Goal of the exercise: When you transcribe the lines below, keep every word the same and leave the pictures behind.

Material for this exercise:
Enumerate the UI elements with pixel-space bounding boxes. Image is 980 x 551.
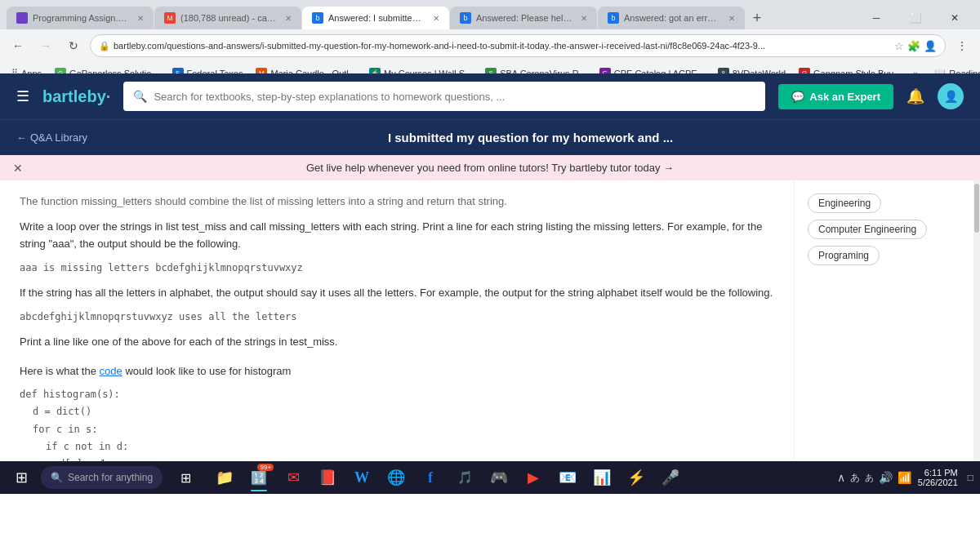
sidebar-right: Engineering Computer Engineering Program… — [794, 180, 973, 461]
section-title-suffix: would look like to use for histogram — [125, 365, 291, 377]
task-view-button[interactable]: ⊞ — [171, 463, 200, 492]
tag-engineering-label: Engineering — [818, 198, 871, 209]
tab-label-3: Answered: I submitted my qu — [328, 13, 425, 23]
bartleby-logo-mark: · — [106, 87, 111, 105]
start-button[interactable]: ⊞ — [7, 463, 36, 492]
extensions-icon[interactable]: 🧩 — [907, 40, 920, 52]
search-input[interactable] — [154, 91, 755, 103]
taskbar-calculator[interactable]: 🔢 99+ — [243, 462, 275, 493]
user-avatar[interactable]: 👤 — [938, 83, 964, 109]
forward-button[interactable]: → — [34, 34, 57, 57]
maximize-button[interactable]: ⬜ — [897, 7, 934, 29]
taskbar-search-icon: 🔍 — [51, 472, 63, 483]
tab-5[interactable]: b Answered: got an error mess ✕ — [598, 7, 745, 29]
address-star[interactable]: ☆ — [894, 40, 904, 52]
taskbar-file-explorer[interactable]: 📁 — [208, 462, 241, 493]
scrollbar-thumb[interactable] — [974, 184, 979, 233]
taskbar-word[interactable]: W — [345, 462, 378, 493]
tab-close-2[interactable]: ✕ — [285, 14, 292, 23]
time-date-display[interactable]: 6:11 PM 5/26/2021 — [918, 468, 958, 487]
volume-icon[interactable]: 🔊 — [879, 471, 893, 484]
hamburger-icon[interactable]: ☰ — [16, 87, 29, 105]
taskbar-search[interactable]: 🔍 Search for anything — [41, 466, 163, 489]
bartleby-header: ☰ bartleby· 🔍 💬 Ask an Expert 🔔 👤 — [0, 73, 980, 119]
tab-favicon-2: M — [164, 12, 176, 24]
taskbar-outlook[interactable]: 📧 — [551, 462, 584, 493]
taskbar-djing[interactable]: 🎵 — [448, 462, 481, 493]
taskbar-thunder[interactable]: ⚡ — [620, 462, 653, 493]
taskbar-edge[interactable]: 🌐 — [380, 462, 412, 493]
minimize-button[interactable]: ─ — [858, 7, 895, 29]
ask-expert-button[interactable]: 💬 Ask an Expert — [778, 84, 893, 109]
sys-icons: ∧ あ あ 🔊 📶 — [837, 471, 911, 485]
youtube-icon: ▶ — [528, 469, 539, 487]
notification-icon[interactable]: 🔔 — [906, 87, 924, 105]
new-tab-button[interactable]: + — [746, 7, 768, 29]
windows-icon: ⊞ — [16, 469, 28, 487]
chevron-up-icon[interactable]: ∧ — [837, 471, 845, 484]
taskbar-apps: 📁 🔢 99+ ✉ 📕 W 🌐 f 🎵 🎮 ▶ — [208, 462, 687, 493]
banner-close-button[interactable]: ✕ — [13, 162, 23, 175]
profile-icon[interactable]: 👤 — [924, 40, 937, 52]
bartleby-logo: bartleby· — [42, 87, 110, 106]
app-active-indicator — [251, 490, 267, 491]
refresh-button[interactable]: ↻ — [62, 34, 85, 57]
taskbar-gaming[interactable]: 🎮 — [483, 462, 515, 493]
banner-text: Get live help whenever you need from onl… — [306, 162, 674, 174]
section-title: Here is what the code would look like to… — [20, 363, 774, 380]
back-link-label: Q&A Library — [30, 131, 87, 144]
chat-icon: 💬 — [791, 91, 804, 103]
djing-icon: 🎵 — [457, 470, 473, 485]
tab-3[interactable]: b Answered: I submitted my qu ✕ — [302, 7, 449, 29]
mail-icon: ✉ — [287, 469, 300, 487]
tab-4[interactable]: b Answered: Please help me wi ✕ — [450, 7, 597, 29]
ime-icon[interactable]: あ — [865, 472, 874, 484]
tab-close-4[interactable]: ✕ — [581, 14, 587, 23]
tag-programing[interactable]: Programing — [808, 246, 880, 265]
banner-link[interactable]: → — [663, 162, 674, 174]
system-tray: ∧ あ あ 🔊 📶 6:11 PM 5/26/2021 □ — [837, 468, 973, 487]
menu-button[interactable]: ⋮ — [951, 34, 973, 57]
code-link[interactable]: code — [100, 365, 122, 377]
code-1: aaa is missing letters bcdefghijklmnopqr… — [20, 260, 774, 276]
tab-close-5[interactable]: ✕ — [728, 14, 735, 23]
scrollbar[interactable] — [973, 180, 980, 461]
tag-computer-engineering-label: Computer Engineering — [818, 224, 916, 235]
facebook-icon: f — [428, 469, 433, 487]
wifi-icon[interactable]: 📶 — [898, 471, 911, 484]
tab-close-3[interactable]: ✕ — [433, 14, 439, 23]
taskbar-app-red[interactable]: 📕 — [311, 462, 344, 493]
tab-close-1[interactable]: ✕ — [137, 14, 144, 23]
code-block: def histogram(s): d = dict() for c in s:… — [20, 387, 774, 461]
tag-engineering[interactable]: Engineering — [808, 193, 881, 213]
thunder-icon: ⚡ — [627, 469, 645, 487]
tag-programing-label: Programing — [818, 250, 869, 261]
file-explorer-icon: 📁 — [216, 469, 234, 487]
taskbar-music[interactable]: 🎤 — [654, 462, 687, 493]
tab-label-4: Answered: Please help me wi — [476, 13, 572, 23]
taskbar-facebook[interactable]: f — [414, 462, 447, 493]
show-desktop-button[interactable]: □ — [968, 472, 973, 483]
language-icon[interactable]: あ — [850, 471, 860, 485]
content-area: The function missing_letters should comb… — [0, 180, 794, 461]
bartleby-logo-text: bartleby — [42, 87, 106, 105]
tab-2[interactable]: M (180,788 unread) - caudlema ✕ — [154, 7, 301, 29]
powerbi-icon: 📊 — [593, 469, 611, 487]
tab-favicon-4: b — [460, 12, 471, 24]
edge-icon: 🌐 — [387, 469, 405, 487]
search-bar[interactable]: 🔍 — [123, 82, 765, 111]
close-button[interactable]: ✕ — [936, 7, 973, 29]
tab-1[interactable]: Programming Assign. Unit 7 ✕ — [7, 7, 154, 29]
address-bar[interactable]: 🔒 bartleby.com/questions-and-answers/i-s… — [90, 34, 946, 57]
section-title-prefix: Here is what the — [20, 365, 100, 377]
taskbar-search-text: Search for anything — [68, 472, 153, 483]
window-controls: ─ ⬜ ✕ — [858, 7, 973, 29]
code-line-1: def histogram(s): — [20, 387, 774, 402]
task-view-icon: ⊞ — [180, 470, 191, 486]
back-link[interactable]: ← Q&A Library — [16, 131, 87, 144]
taskbar-powerbi[interactable]: 📊 — [586, 462, 618, 493]
back-button[interactable]: ← — [7, 34, 29, 57]
tag-computer-engineering[interactable]: Computer Engineering — [808, 220, 927, 239]
taskbar-mail[interactable]: ✉ — [277, 462, 310, 493]
taskbar-youtube[interactable]: ▶ — [517, 462, 550, 493]
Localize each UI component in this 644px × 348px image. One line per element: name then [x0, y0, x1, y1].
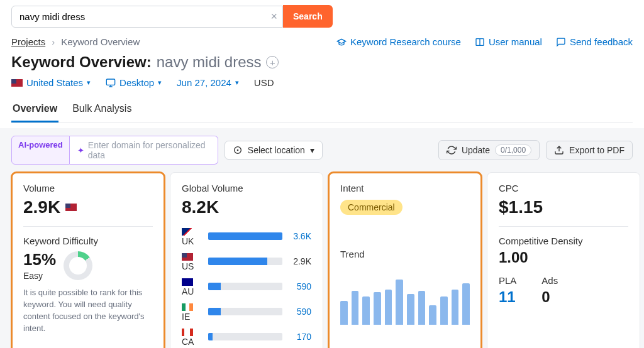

Task result:
Enumerate the UI elements with pixel-space bounding boxes. Image is 980 x 551.
sidebar-right: Engineering Computer Engineering Program… — [794, 180, 973, 461]
section-title-suffix: would look like to use for histogram — [125, 365, 291, 377]
task-view-button[interactable]: ⊞ — [171, 463, 200, 492]
tag-engineering-label: Engineering — [818, 198, 871, 209]
tab-label-3: Answered: I submitted my qu — [328, 13, 425, 23]
bartleby-logo-mark: · — [106, 87, 111, 105]
start-button[interactable]: ⊞ — [7, 463, 36, 492]
extensions-icon[interactable]: 🧩 — [907, 40, 920, 52]
search-input[interactable] — [154, 91, 755, 103]
taskbar-calculator[interactable]: 🔢 99+ — [243, 462, 275, 493]
user-avatar[interactable]: 👤 — [938, 83, 964, 109]
forward-button[interactable]: → — [34, 34, 57, 57]
maximize-button[interactable]: ⬜ — [897, 7, 934, 29]
taskbar-search-icon: 🔍 — [51, 472, 63, 483]
tab-5[interactable]: b Answered: got an error mess ✕ — [598, 7, 745, 29]
address-star[interactable]: ☆ — [894, 40, 904, 52]
taskbar-file-explorer[interactable]: 📁 — [208, 462, 241, 493]
scrollbar-thumb[interactable] — [974, 184, 979, 233]
taskbar-word[interactable]: W — [345, 462, 378, 493]
tab-close-2[interactable]: ✕ — [285, 14, 292, 23]
time-date-display[interactable]: 6:11 PM 5/26/2021 — [918, 468, 958, 487]
volume-icon[interactable]: 🔊 — [879, 471, 893, 484]
hamburger-icon[interactable]: ☰ — [16, 87, 29, 105]
taskbar-search[interactable]: 🔍 Search for anything — [41, 466, 163, 489]
bartleby-header: ☰ bartleby· 🔍 💬 Ask an Expert 🔔 👤 — [0, 73, 980, 119]
tab-favicon-2: M — [164, 12, 176, 24]
taskbar-outlook[interactable]: 📧 — [551, 462, 584, 493]
taskbar-djing[interactable]: 🎵 — [448, 462, 481, 493]
taskbar-thunder[interactable]: ⚡ — [620, 462, 653, 493]
taskbar-edge[interactable]: 🌐 — [380, 462, 412, 493]
minimize-button[interactable]: ─ — [858, 7, 895, 29]
ask-expert-button[interactable]: 💬 Ask an Expert — [778, 84, 893, 109]
sys-icons: ∧ あ あ 🔊 📶 — [837, 471, 911, 485]
youtube-icon: ▶ — [528, 469, 539, 487]
notification-icon[interactable]: 🔔 — [906, 87, 924, 105]
new-tab-button[interactable]: + — [746, 7, 768, 29]
windows-icon: ⊞ — [16, 469, 28, 487]
chevron-up-icon[interactable]: ∧ — [837, 471, 845, 484]
taskbar-apps: 📁 🔢 99+ ✉ 📕 W 🌐 f 🎵 🎮 ▶ — [208, 462, 687, 493]
banner-close-button[interactable]: ✕ — [13, 162, 23, 175]
profile-icon[interactable]: 👤 — [924, 40, 937, 52]
bartleby-logo: bartleby· — [42, 87, 110, 106]
app-active-indicator — [251, 490, 267, 491]
refresh-button[interactable]: ↻ — [62, 34, 85, 57]
taskbar-gaming[interactable]: 🎮 — [483, 462, 515, 493]
banner-text: Get live help whenever you need from onl… — [306, 162, 674, 174]
section-title: Here is what the code would look like to… — [20, 363, 774, 380]
back-link-label: Q&A Library — [30, 131, 87, 144]
chat-icon: 💬 — [791, 91, 804, 103]
djing-icon: 🎵 — [457, 470, 473, 485]
tab-3[interactable]: b Answered: I submitted my qu ✕ — [302, 7, 449, 29]
mail-icon: ✉ — [287, 469, 300, 487]
tab-4[interactable]: b Answered: Please help me wi ✕ — [450, 7, 597, 29]
ime-icon[interactable]: あ — [865, 472, 874, 484]
tab-close-4[interactable]: ✕ — [581, 14, 587, 23]
tag-programing[interactable]: Programing — [808, 246, 880, 265]
banner-link[interactable]: → — [663, 162, 674, 174]
system-tray: ∧ あ あ 🔊 📶 6:11 PM 5/26/2021 □ — [837, 468, 973, 487]
menu-button[interactable]: ⋮ — [951, 34, 973, 57]
code-link[interactable]: code — [100, 365, 122, 377]
code-1: aaa is missing letters bcdefghijklmnopqr… — [20, 260, 774, 276]
tab-close-5[interactable]: ✕ — [728, 14, 735, 23]
scrollbar[interactable] — [973, 180, 980, 461]
tag-computer-engineering-label: Computer Engineering — [818, 224, 916, 235]
facebook-icon: f — [428, 469, 433, 487]
wifi-icon[interactable]: 📶 — [898, 471, 911, 484]
tab-close-3[interactable]: ✕ — [433, 14, 439, 23]
taskbar-app-red[interactable]: 📕 — [311, 462, 344, 493]
tab-close-1[interactable]: ✕ — [137, 14, 144, 23]
code-block: def histogram(s): d = dict() for c in s:… — [20, 387, 774, 461]
tag-engineering[interactable]: Engineering — [808, 193, 881, 213]
thunder-icon: ⚡ — [627, 469, 645, 487]
tag-programing-label: Programing — [818, 250, 869, 261]
file-explorer-icon: 📁 — [216, 469, 234, 487]
taskbar-music[interactable]: 🎤 — [654, 462, 687, 493]
tab-label-4: Answered: Please help me wi — [476, 13, 572, 23]
taskbar-facebook[interactable]: f — [414, 462, 447, 493]
show-desktop-button[interactable]: □ — [968, 472, 973, 483]
language-icon[interactable]: あ — [850, 471, 860, 485]
content-area: The function missing_letters should comb… — [0, 180, 794, 461]
bartleby-logo-text: bartleby — [42, 87, 106, 105]
tab-2[interactable]: M (180,788 unread) - caudlema ✕ — [154, 7, 301, 29]
powerbi-icon: 📊 — [593, 469, 611, 487]
tab-favicon-4: b — [460, 12, 471, 24]
edge-icon: 🌐 — [387, 469, 405, 487]
search-bar[interactable]: 🔍 — [123, 82, 765, 111]
close-button[interactable]: ✕ — [936, 7, 973, 29]
tab-1[interactable]: Programming Assign. Unit 7 ✕ — [7, 7, 154, 29]
address-bar[interactable]: 🔒 bartleby.com/questions-and-answers/i-s… — [90, 34, 946, 57]
section-title-prefix: Here is what the — [20, 365, 100, 377]
taskbar-search-text: Search for anything — [68, 472, 153, 483]
window-controls: ─ ⬜ ✕ — [858, 7, 973, 29]
code-line-1: def histogram(s): — [20, 387, 774, 402]
task-view-icon: ⊞ — [180, 470, 191, 486]
back-link[interactable]: ← Q&A Library — [16, 131, 87, 144]
taskbar-powerbi[interactable]: 📊 — [586, 462, 618, 493]
back-button[interactable]: ← — [7, 34, 29, 57]
tag-computer-engineering[interactable]: Computer Engineering — [808, 220, 927, 239]
taskbar-mail[interactable]: ✉ — [277, 462, 310, 493]
taskbar-youtube[interactable]: ▶ — [517, 462, 550, 493]
Localize each UI component in this 644px × 348px image. One line per element: name then [x0, y0, x1, y1].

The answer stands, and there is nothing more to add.